While watching Jean-Pierre Jeunet's exquisitely wrought Bigbug — a new comedy about a bunch of bickering suburbanites trapped inside a home by their domestic robots — you can't help but keep expecting it to fail.
Who could blame you? After all, the Jeunet films most familiar to U.S. filmgoers (Delicatessen, The City of Lost Children — both co-directed with Marc Caro -- and Amélie) are, while wildly imaginative and visually stunning, pretty blunt narrative instruments. Intentionally so, of course; Jeunet traffics in surreal spectacle and movie magic, and seems perfectly content to leave things like subtle interiority and emotional nuance to others.
But so what? After all, those films were hugely entertaining. So it's not Jeunet's filmography in and of itself that causes you to worry. No, it's the promised marriage of his signature, well-established, swing-for-the-fences cinematic sensibility to Bigbug's ostensible subject.
In the film's opening minutes, Jeunet and fellow screenwriter Guillaume Laurant go to work setting up a series of satirical targets so broad, so well-worn and so often and easily mocked that you're seized with a sense of dread. You can't help but gird yourself at the notion of spending the next two hours watching the film dutifully toppling them like so many hacky dominoes.
The film's set in a suburbia (check!) of the future where giant television screens float up to your bedroom window to target-advertise to you, (capitalism's bad, get it?) and humans willingly surrender their privacy and independence for the convenience of domestic robots (technology! It's the worst!). Thanks to sea-level-rise, only the very rich and pampered can afford to escape to luxurious vacations on vast floating hotels (income inequality, a.k.a. boo capitalism, redux!). Meanwhile, the latest model of androids are maybe-possibly ushering in a totalitarian state and offering it up as entertainment to humans who are too witless to notice it (reality television as fascism, or something!).
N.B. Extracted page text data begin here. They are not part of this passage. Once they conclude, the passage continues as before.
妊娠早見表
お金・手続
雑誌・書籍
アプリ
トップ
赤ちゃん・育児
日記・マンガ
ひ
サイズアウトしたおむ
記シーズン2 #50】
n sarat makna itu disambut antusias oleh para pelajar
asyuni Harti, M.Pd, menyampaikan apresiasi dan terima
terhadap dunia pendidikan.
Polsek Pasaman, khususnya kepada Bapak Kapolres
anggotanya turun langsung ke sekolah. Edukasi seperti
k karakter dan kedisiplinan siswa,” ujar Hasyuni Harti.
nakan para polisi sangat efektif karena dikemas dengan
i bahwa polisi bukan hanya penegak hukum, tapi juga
Kids are constantly checking their devices (uch, the young and their SCREENS, right?), and pets are cloned (technology bad! Still! Some more!).
Even the characters we meet in these opening minutes seem broadly satirical types. Alice (Elsa Zylberstein) is a middle-aged woman longing for love. Max (Stéphane De Groodt) is a man on the make. Soon, Alice's rich ex-husband Victor (Youssef Hajdi) arrives unannounced with his new flighty, grasping girlfriend Jennifer (Claire Chust), Alice's nosy neighbor Francoise (Isabelle Nanty) follows, looking for her dog. Also in residence: a couple teenagers (Hélie Thonnat and Marysole Fertard), who sulk and rebel, respectively.
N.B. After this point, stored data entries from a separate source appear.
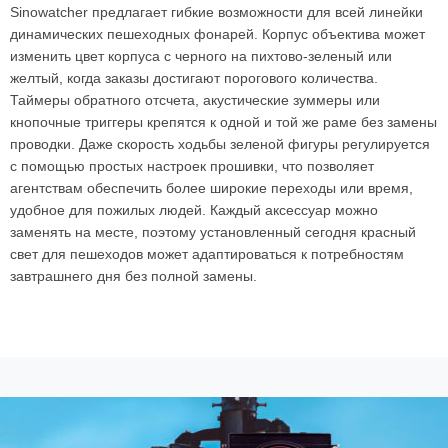
Sinowatcher предлагает гибкие возможности для всей линейки
динамических пешеходных фонарей. Корпус объектива может
изменить цвет корпуса с черного на пихтово-зеленый или
желтый, когда заказы достигают порогового количества.
Таймеры обратного отсчета, акустические зуммеры или
кнопочные триггеры крепятся к одной и той же раме без замены
проводки. Даже скорость ходьбы зеленой фигуры регулируется
с помощью простых настроек прошивки, что позволяет
агентствам обеспечить более широкие переходы или время,
удобное для пожилых людей. Каждый аксессуар можно
заменять на месте, поэтому установленный сегодня красный
свет для пешеходов может адаптироваться к потребностям
завтрашнего дня без полной замены.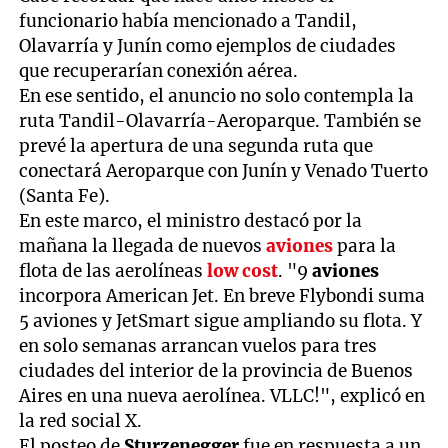
funcionario había mencionado a Tandil,
Olavarría y Junín como ejemplos de ciudades
que recuperarían conexión aérea.
En ese sentido, el anuncio no solo contempla la
ruta Tandil-Olavarría-Aeroparque. También se
prevé la apertura de una segunda ruta que
conectará Aeroparque con Junín y Venado Tuerto
(Santa Fe).
En este marco, el ministro destacó por la
mañana la llegada de nuevos
aviones
para la
flota de las aerolíneas
low cost
. "9
aviones
incorpora American Jet. En breve Flybondi suma
5 aviones y JetSmart sigue ampliando su flota. Y
en solo semanas arrancan vuelos para tres
ciudades del interior de la provincia de Buenos
Aires en una nueva aerolínea. VLLC!", explicó en
la red social X.
El posteo de
Sturzenegger
fue en respuesta a un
Meanwhile, on their virtual entertainment screens, eerily grinning military androids known as the Yonyx (played by François Levental) host an endless progression of programs that ruthlessly mock humans.
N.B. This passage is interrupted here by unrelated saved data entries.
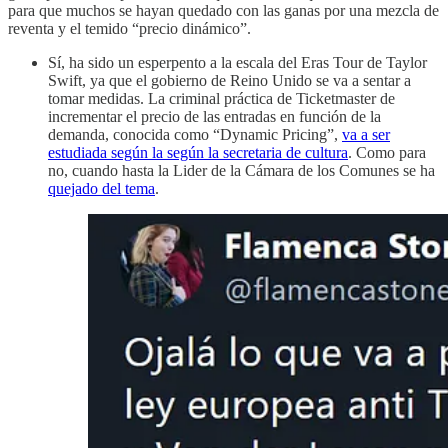
para que muchos se hayan quedado con las ganas por una mezcla de
reventa y el temido “precio dinámico”.
Sí, ha sido un esperpento a la escala del Eras Tour de Taylor
Swift, ya que el gobierno de Reino Unido se va a sentar a
tomar medidas. La criminal práctica de Ticketmaster de
incrementar el precio de las entradas en función de la
demanda, conocida como “Dynamic Pricing”,
va a ser
estudiada según la según la secretaria de cultura
. Como para
no, cuando hasta la Lider de la Cámara de los Comunes se ha
quejado del tema
.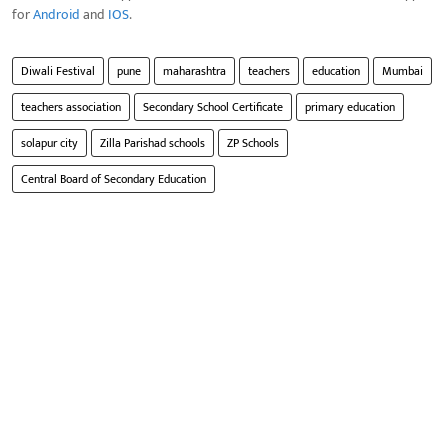
for
Android
and
IOS
.
Diwali Festival
pune
maharashtra
teachers
education
Mumbai
teachers association
Secondary School Certificate
primary education
solapur city
Zilla Parishad schools
ZP Schools
Central Board of Secondary Education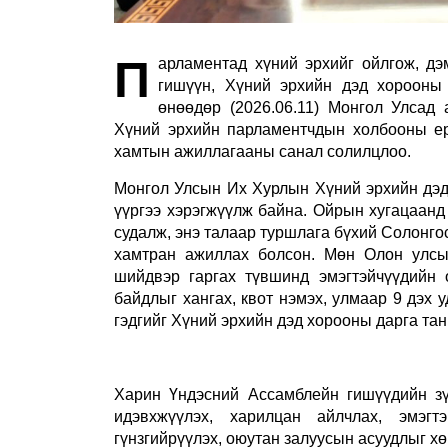
П
арламентад хүний эрхийг ойлгож, д
гишүүн, Хүний эрхийн дэд хорооны
өнөөдөр (2026.06.11) Монгол Улсад
Хүний эрхийн парламентчдын холбооны ерө
хамтын ажиллагааны санал солилцлоо.
Монгол Улсын Их Хурлын Хүний эрхийн дэд 
үүргээ хэрэгжүүлж байна. Ойрын хугацаанд
судалж, энэ талаар туршлага бүхий Солонго
хамтран ажиллах болсон. Мөн Олон улсы
шийдвэр гаргах түвшинд эмэгтэйчүүдийн 
байдлыг хангах, квот нэмэх, улмаар 9 дэх
гэдгийг Хүний эрхийн дэд хорооны дарга та
Харин Үндэсний Ассамблейн гишүүдийн зү
идэвхжүүлэх, харилцан айлчлах, эмэгт
гүнзгийрүүлэх, оюутан залуусын асуудлыг х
You see what I mean: Everything about those opening minutes augurs a breathless, frenetic, broadly satirical tone that should be impossible to maintain without wearing down an audience's patience.
But as soon as the house's domestic robot Monique (a fantastic Claude Perron) locks down the house, the broad-brush traits that initially characterize everyone in the film — vanity, lust, greed, sloth, etc. — begin to chip away. And as they argue with one another, they collectively develop a steely resolve, hatch plans to escape, and come to know and care for one another. And they're not the only ones — Monique and her fellow robots attempt to grow as well.
When the long-foreshadowed contact with the creepy Yonyx occurs, the various characters react in ways that feel both surprising and inevitable — and thus, satisfying — in a very real (but deeply, deeply weird) way.
All of this takes place in a setting that's just as boldly imaginative, visually rich and spectacular as any Jeunet has presented before — albeit one that feels more directed, more focused, more narrowly and effectively channeled. The action takes place in a recognizable suburban home, yes, but it's been nudged just a few decades into the future. Curvilinear furniture and fantastic, futuristic gadgets abound, but they're cleverly incorporated into the overall design — they feel tactile, permanent, real.
Netflix kind of sprung Bigbug upon us all. There's been very little advance information about it, and even less promotion. But it's slipping quietly onto the streamer this weekend, and doesn't deserve to sink down into the murky depths of the Netflix user interface. It's a hugely clever and engaging film that defies expectations with a sly warmth that sneaks up on you; it's smart enough to temper its satirical sensibility with a fundamental belief in humanity, whether said humanity happens to reside in flesh or metal.